Die Straße führte durch einen kleinen Pinienwald und stieß direkt dahinter auf einen kleinen Bach, der an einigen Stellen recht seicht war, sodass sie ihn ohne Probleme durchqueren konnten. Rudas hielt sein Pferd an und wandte sich seinen drei jüngeren Begleitern zu.

„So wie es aussieht, sind die feinen Herren immer noch ordentlich beschwipst. Und um ehrlich zu sein, bin ich selbst auch noch nicht ganz nüchtern. Das Problem ist nur, dass hinter diesem Wald Agora liegt.“

Es klang mehr nach A-goa-raaaah. Offensichtlich war der Hauptmann nicht vollständig Herr über seine Zunge, denn der Restalkohol bereitete ihm Probleme, das griechische Wort ordentlich auszusprechen. „Und die verdammten Griechen sorgen immer für Ärger, Jungs, auch wenn sie verdammt noch mal unsere Verbündeten sind. Es ist wohl besser, wenn wir vorher noch mal ordentlich ausnüchtern.“ Er ritt mit seinem Pferd durch den Fluss, stieg auf der anderen Seite ab und band das Tier an einem Busch fest, dann hing er seinen Hut und seinen Mantel daneben und schlüpfte aus seiner Tunika. Das war das erste Mal, dass Bryzos die Ausmaße der Kriegsverletzungen und Tätowierungen auf dem nackten Oberkörper des Hauptmanns sah, und er fragte sich, was dieser Mann getan haben musste, um so auszusehen. Der Hauptmann watete weiter in den Fluss hinein, bis zu der Stelle, an der das Wasser etwas tiefer wurde, bis er knietief in der Strömung stand. Das Wasser war angenehm kühl, und der Hauptmann beugte sich nach vorne, tauchte seinen Kopf hinein und benetzte seine Schultern damit.

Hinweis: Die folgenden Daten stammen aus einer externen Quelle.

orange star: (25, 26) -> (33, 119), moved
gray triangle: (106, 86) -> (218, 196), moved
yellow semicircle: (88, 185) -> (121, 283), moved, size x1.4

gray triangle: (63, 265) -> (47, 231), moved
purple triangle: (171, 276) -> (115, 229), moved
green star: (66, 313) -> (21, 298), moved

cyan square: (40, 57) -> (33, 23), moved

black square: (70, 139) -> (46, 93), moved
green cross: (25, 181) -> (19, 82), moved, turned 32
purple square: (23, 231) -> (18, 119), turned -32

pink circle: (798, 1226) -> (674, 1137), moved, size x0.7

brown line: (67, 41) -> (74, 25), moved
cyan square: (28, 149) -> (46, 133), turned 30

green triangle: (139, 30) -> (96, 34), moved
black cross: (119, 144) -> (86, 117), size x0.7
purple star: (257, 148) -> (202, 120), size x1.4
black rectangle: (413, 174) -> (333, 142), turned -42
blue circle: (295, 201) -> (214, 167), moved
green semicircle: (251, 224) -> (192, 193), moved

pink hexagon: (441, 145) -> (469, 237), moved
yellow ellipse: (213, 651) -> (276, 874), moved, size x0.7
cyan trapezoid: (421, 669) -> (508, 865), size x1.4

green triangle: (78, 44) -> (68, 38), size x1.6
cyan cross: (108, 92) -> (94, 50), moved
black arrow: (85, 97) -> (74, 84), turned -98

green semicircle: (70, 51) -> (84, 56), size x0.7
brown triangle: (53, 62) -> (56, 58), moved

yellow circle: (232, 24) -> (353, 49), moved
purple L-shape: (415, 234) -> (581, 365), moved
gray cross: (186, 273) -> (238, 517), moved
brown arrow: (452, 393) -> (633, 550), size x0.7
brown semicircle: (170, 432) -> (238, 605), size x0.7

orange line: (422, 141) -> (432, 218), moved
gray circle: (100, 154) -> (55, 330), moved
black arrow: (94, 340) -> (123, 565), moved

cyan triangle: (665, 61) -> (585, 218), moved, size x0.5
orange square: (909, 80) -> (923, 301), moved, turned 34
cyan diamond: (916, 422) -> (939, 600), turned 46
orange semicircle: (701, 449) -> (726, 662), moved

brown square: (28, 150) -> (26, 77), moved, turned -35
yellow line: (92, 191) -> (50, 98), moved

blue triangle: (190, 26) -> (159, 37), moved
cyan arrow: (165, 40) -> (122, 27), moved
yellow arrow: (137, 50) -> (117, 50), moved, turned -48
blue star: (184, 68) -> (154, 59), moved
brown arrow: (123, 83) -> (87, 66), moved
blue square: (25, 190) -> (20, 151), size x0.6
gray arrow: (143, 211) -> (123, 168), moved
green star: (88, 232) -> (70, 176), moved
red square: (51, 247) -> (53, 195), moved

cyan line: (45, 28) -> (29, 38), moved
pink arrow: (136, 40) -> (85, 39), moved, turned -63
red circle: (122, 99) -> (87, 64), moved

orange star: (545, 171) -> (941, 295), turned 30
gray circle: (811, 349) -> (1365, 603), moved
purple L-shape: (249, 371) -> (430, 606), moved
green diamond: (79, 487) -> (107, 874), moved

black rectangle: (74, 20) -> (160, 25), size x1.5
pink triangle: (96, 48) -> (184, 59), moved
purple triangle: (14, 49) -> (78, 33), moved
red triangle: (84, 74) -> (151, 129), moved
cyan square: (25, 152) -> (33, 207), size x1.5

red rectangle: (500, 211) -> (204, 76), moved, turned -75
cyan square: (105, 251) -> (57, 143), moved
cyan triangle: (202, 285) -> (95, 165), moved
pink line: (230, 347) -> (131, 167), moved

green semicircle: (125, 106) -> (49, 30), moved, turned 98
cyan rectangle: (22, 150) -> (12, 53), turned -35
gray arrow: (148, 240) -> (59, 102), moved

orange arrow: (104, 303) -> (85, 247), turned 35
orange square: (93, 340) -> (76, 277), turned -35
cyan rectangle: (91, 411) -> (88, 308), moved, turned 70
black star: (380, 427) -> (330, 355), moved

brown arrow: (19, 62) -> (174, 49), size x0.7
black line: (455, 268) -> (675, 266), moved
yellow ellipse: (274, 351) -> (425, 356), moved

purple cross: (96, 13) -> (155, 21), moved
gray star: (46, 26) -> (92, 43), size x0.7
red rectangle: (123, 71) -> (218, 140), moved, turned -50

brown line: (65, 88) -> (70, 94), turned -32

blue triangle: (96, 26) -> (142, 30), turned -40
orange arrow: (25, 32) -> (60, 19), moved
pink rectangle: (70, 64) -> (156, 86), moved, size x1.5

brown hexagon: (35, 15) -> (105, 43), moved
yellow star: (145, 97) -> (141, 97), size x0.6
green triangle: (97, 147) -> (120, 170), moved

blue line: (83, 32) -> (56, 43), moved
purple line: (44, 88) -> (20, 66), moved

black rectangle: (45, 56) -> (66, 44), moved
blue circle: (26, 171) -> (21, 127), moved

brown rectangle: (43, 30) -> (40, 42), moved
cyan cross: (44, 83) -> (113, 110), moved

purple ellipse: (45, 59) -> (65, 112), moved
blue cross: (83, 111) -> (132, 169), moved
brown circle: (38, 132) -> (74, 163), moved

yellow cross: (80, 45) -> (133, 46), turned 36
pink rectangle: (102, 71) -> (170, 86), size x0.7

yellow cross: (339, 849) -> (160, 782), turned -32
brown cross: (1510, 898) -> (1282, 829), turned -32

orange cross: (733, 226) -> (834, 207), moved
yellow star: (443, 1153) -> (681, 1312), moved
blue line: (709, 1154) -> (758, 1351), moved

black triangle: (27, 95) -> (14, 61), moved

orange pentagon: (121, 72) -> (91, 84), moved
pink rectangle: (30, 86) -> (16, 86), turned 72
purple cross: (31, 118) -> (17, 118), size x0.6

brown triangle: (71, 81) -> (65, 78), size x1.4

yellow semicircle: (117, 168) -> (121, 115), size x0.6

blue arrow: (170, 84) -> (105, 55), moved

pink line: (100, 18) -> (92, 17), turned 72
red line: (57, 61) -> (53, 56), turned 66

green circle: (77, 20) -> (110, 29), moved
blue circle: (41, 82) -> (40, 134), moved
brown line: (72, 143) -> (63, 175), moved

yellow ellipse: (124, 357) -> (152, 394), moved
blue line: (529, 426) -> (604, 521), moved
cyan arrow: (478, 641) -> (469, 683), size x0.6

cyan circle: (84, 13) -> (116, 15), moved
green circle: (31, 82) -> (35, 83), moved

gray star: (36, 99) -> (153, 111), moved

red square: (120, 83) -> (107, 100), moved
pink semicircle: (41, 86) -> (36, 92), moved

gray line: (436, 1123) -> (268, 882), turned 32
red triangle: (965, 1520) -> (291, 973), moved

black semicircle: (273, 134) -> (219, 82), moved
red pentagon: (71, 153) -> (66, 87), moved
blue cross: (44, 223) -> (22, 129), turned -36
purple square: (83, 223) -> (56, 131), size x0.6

Als er wieder auftauchte, um Luft zu holen, sagte er: „Auf was wartet ihr noch?“

Daraufhin überquerten die drei Jungen ebenfalls den Fluss, bandendie Pferde fest, und zogen sich aus, um sich selbst im kühlen Nass zu erfrischen, bis auf Rakas, der sich damit begnügte, ein paar Kieselsteine übers Wasser springen zu lassen. Die beiden anderen lachten darüber, während sich Rudas ob dieser Kindereien wenig begeistert zeigte. Sie blieben im Wasser, bis ihre Haut aufgeweicht war, und nach dem willkommenen Bad fühlten sich alle sichtlich erfrischt.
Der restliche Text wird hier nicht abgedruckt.